One can add additional attributes such as a description and owner/experts using their object IDs from AAD. This will enable your data consumers to know who to contact if they have questions about the process. An example is shown below which defines whether the contact is an expert or owner, the AAD object ID and an info field, which can be any text string such an extension number for example.

process = AtlasProcess(name="Synapse Spark - process raw",
attributes={"description":"Spark job to transform raw files into standized format"},
contacts={"Expert":[{"id":"aaaaaaa-0000-000a-aa00-0a000a0000a0","info":"ext 3234"}],"Owner":[{"id":"aaaaaaa-0000-000a-aa00-0a000a0000a0","info":"ext 2553"}]},

A screenshot showing Nick listed as both an expert and an owner.

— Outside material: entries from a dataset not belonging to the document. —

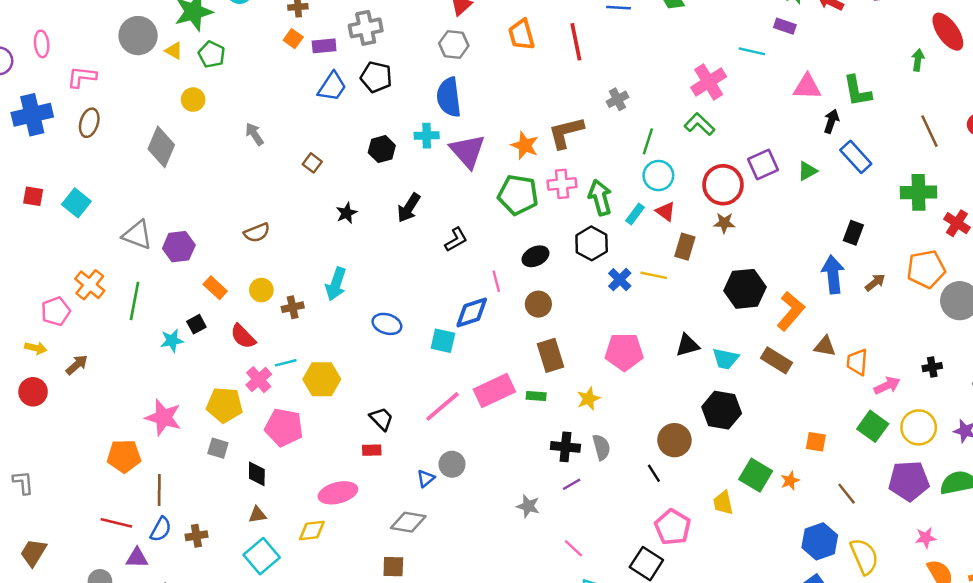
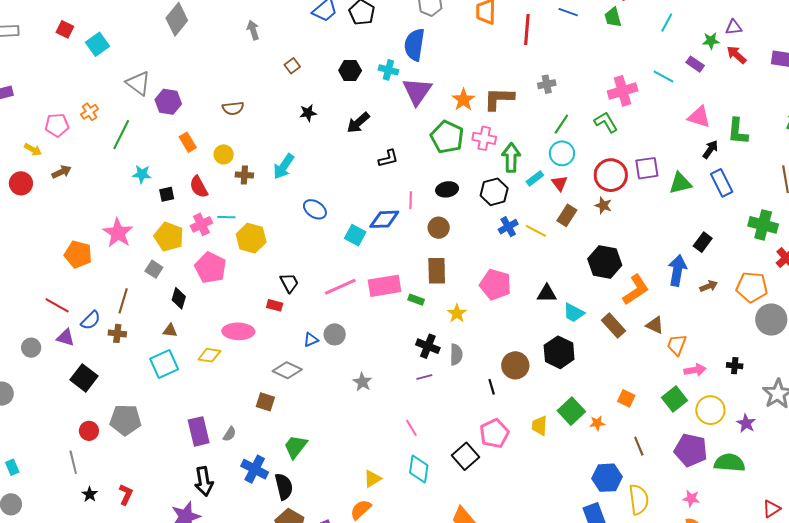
green triangle: (807, 171) -> (680, 183), size x1.4
orange cross: (90, 285) -> (90, 112), size x0.7
black square: (196, 324) -> (167, 194), moved
yellow star: (588, 399) -> (457, 313), turned -30
brown line: (159, 490) -> (123, 301), moved
gray star: (528, 506) -> (362, 382), moved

Now you have seen how to inject lineage programmatically, it’s time to think about how this could be included as a repeatable step in your business’ data pipelines. Ideally you may want to convert these cells 1–5 into a library so that they can be called in a single function call, passing the required information as parameters. As part of a data pipeline, the engineer will most likely be referencing these (fully qualified) data asset paths for source and target, unless they are using mounts in which case these will need to be translated (ideally programmatically) to the full path otherwise one will end up with duplicate assets in the data map — (1) the injected asset and (2) the scanned asset.

In reality you may have a number of source-to-target transformations, and often multiple source datasets are required to produce a single target dataset – this is more representative of a full analytics (ETL) pipeline. You will see an example of this in the last cell of the notebook. To achieve this, simply define multiple input sources (and possibly multiple output targets), and for each new target asset being produced, simply repeat the process of defining inputs/outputs, AtlasProcess and making the upload_entities call. You may end up with something like this to represent a more realistic pipeline which depicts the standardisation of some data before joining them to produce a final target dataset.

A screenshot of an example pipeline.